The book then goes on to detail that the prosecution of Cohen and former Rep. Chris Collins (R-NY) prompted the DOJ to order that former President Barack Obama's White House counsel be indicted for a crime he never committed. He was ultimately acquitted, but only after paying for a legal defense and having his name dragged through right-wing news sites.
Trump's Justice Department directed the SDNY not only to reevaluate the basis of Cohen's plea but they wanted SDNY to stop investigating anybody involved in those crimes committed by the Trump campaign to try to cover up evidence of alleged affairs, MSNBC's Rachel Maddow explained. "SDNY also was contacted by Trump's Justice Department, senior officials, and they were told that they needed to get rid of all mentions of 'Individual-1' in the Michael Cohen indictment. SDNY said no to that, they resisted. But SDNY officials did take out of the Michael Cohen related court filings the most direct language they had in those filings saying what role Trump played in those crimes."

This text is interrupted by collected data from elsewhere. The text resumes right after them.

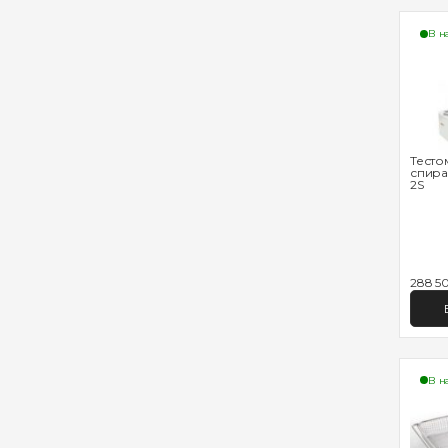
В н
Тесто
спира
2S
288 50
В н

As Berman described it, the information was being finalized after Cohen agreed to plead guilty. The documents were about 40 pages long and identified Individual-1 as acting in concert with Cohen. It was obvious that it was Trump, but Edward O'Callaghan called Robert Kuzami, demanding to know why the indictment was so long and detailed.
"He argued that now that Cohen was pleading guilty," the book says. "'We don't need all this description,' he responded. 'What exactly are you concerned about?' O'Callaghan proceeded to identify specific allegations he wanted to be removed, almost all of which referenced Individual-1, Donald Trump. It quickly became apparent that contrary to what O'Callaghan professed, it wasn't the length or the detail of the document that concerned him. It was any mention of Individual-1. Khuzami and O'Callaghan went through a handful of these allegations, some of which he agreed to strike, others he did not. Sensing this was going to be a long process, he told O'Callaghan he was now aware of his concerns and the team would remove certain nonessential details."
The book continues: "They stayed up most of the night. The revised information in Cohen's case was now 21 pages, down from 40. It removed certain allegations, including allegations that Individual-1 acted in concert with and coordinated with Cohen on the illegal campaign contributions. The information now alleged that Cohen acted in concert and coordinated with, quote, one or more members of the campaign. So, Individual-1, Donald Trump... 'he did this stuff with Donald Trump' becomes 'he did this stuff with someone from the campaign.' The specific mentions of Cohen committing this crime, this federal felony in concert with and coordinating with Trump in the commission of the crime, those specific references were taken out of this court filing to not mention Trump specifically. And the investigators on that case were also directed by main Justice that they needed to stop investigating anybody other than Michael Cohen for these crimes."
Senator Dick Durbin (D-IL) announced Monday evening that the Senate Judiciary Committee would be holding an investigation on the details in the book. They'll specifically seek documents involving Cohen, the John Kerry case and former Obama White House counsel Gregory Craig's case.